The standout female authors up for the £30,000 prize are as follows:
- The Silence of the Girls by Pat Barker
- My Sister, the Serial Killer by Oyinkan Braithwaite
- Milkman by Anna Burns
- Ordinary People by Diana Evans,
- An American Marriage by Tayari Jones
- Circe by Madeline Miller
A noticeable and important theme in this year’s shortlist is the feminist retellings of stories about women in history. Booker Prize Winner Barker retells the Iliad in The Silence of the Girls, while previous WPF winner Miller puts a twist on the witch who seduced Homer’s Odysseus in Circe , and Burns (also a Booker Prize winner) explores the story of a teenage girl during the Troubles with Milkman.
“The two tropes perpetually given to us in myths and stories are the beautiful, captive princess, and the evil witch who is too ugly for a man and therefore sits around trying to kill men,” said chair of the judges Kate Williams. Here, you get those completely turned on their heard and see they are living women, that the patriarchal system has written their stories for them, and what the truth could be.
“Suddenly we’re asking, ‘Where are the women? What do the women think about this?’ which was ignored to a degree even 20 years ago. Anna Burns’s Milkman is doing it, too – the Troubles have been heavily covered but no one really talked about what the women were doing. We all know that history is written by the victors. These authors are pointing out these victors are men, even if women are on the winning side, because their stories have been written for them.”

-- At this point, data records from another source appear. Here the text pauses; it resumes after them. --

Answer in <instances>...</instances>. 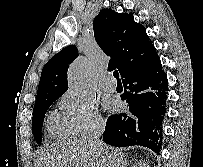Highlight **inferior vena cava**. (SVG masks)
<instances>
[{
    "label": "inferior vena cava",
    "instance_id": "1",
    "mask_svg": "<svg viewBox=\"0 0 203 167\" xmlns=\"http://www.w3.org/2000/svg\"><path fill=\"white\" fill-rule=\"evenodd\" d=\"M105 130V121H96L90 131L84 136V139L96 150L102 151V142L100 136Z\"/></svg>",
    "mask_w": 203,
    "mask_h": 167
}]
</instances>
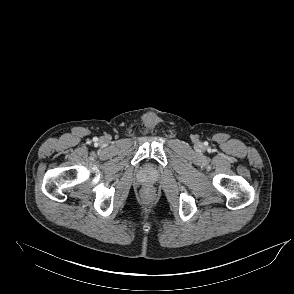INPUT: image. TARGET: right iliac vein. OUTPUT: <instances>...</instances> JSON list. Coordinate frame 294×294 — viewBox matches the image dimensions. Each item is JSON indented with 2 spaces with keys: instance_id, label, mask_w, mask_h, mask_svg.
I'll return each mask as SVG.
<instances>
[{
  "instance_id": "63e3f726",
  "label": "right iliac vein",
  "mask_w": 294,
  "mask_h": 294,
  "mask_svg": "<svg viewBox=\"0 0 294 294\" xmlns=\"http://www.w3.org/2000/svg\"><path fill=\"white\" fill-rule=\"evenodd\" d=\"M99 143L101 145H106L108 143V140H107V138H101L100 141H99Z\"/></svg>"
}]
</instances>
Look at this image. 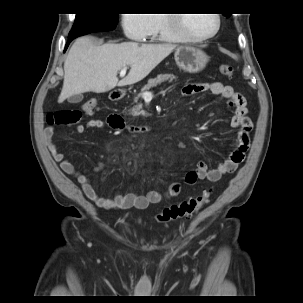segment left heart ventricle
<instances>
[{"mask_svg": "<svg viewBox=\"0 0 303 303\" xmlns=\"http://www.w3.org/2000/svg\"><path fill=\"white\" fill-rule=\"evenodd\" d=\"M185 28L193 35H204L215 27V19L212 14H186Z\"/></svg>", "mask_w": 303, "mask_h": 303, "instance_id": "obj_1", "label": "left heart ventricle"}]
</instances>
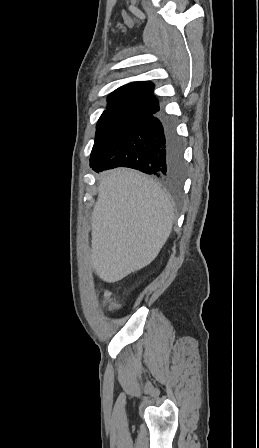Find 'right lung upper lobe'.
<instances>
[{
	"label": "right lung upper lobe",
	"instance_id": "right-lung-upper-lobe-1",
	"mask_svg": "<svg viewBox=\"0 0 259 448\" xmlns=\"http://www.w3.org/2000/svg\"><path fill=\"white\" fill-rule=\"evenodd\" d=\"M154 84L150 81H136L116 89L108 96L105 114L137 113L142 116L160 111L154 93Z\"/></svg>",
	"mask_w": 259,
	"mask_h": 448
}]
</instances>
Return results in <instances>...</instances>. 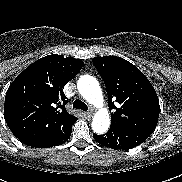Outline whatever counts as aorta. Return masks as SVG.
Masks as SVG:
<instances>
[{"mask_svg": "<svg viewBox=\"0 0 182 182\" xmlns=\"http://www.w3.org/2000/svg\"><path fill=\"white\" fill-rule=\"evenodd\" d=\"M77 87L87 102L99 108L92 121L93 131L97 134L105 133L110 126V117L108 110L103 108L104 99L99 82L93 76L84 75L78 80Z\"/></svg>", "mask_w": 182, "mask_h": 182, "instance_id": "762f6f07", "label": "aorta"}]
</instances>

Completing the shortlist, Nigerian novelist Braithwaite made it with her darkly funny debut My Sister, the Serial Killer, Diana Evans’s Ordinary People tells the story of two disaffected middle-aged couples, and Tayari Jones’s An American Marriage is about an African American couple who are ripped apart when the husband is sentenced to 12 years in prison for a crime he didn’t commit.
Williams continued: “It’s a fantastic shortlist; exciting, vibrant, adventurous. We fell totally in love with these books and the amazing worlds they created. These books are fiction at its best – brilliant, courageous and utterly captivating.”
Last year, Kamila Shamsie with her novel Home Fire. This year’s winner will be announced on 5 June.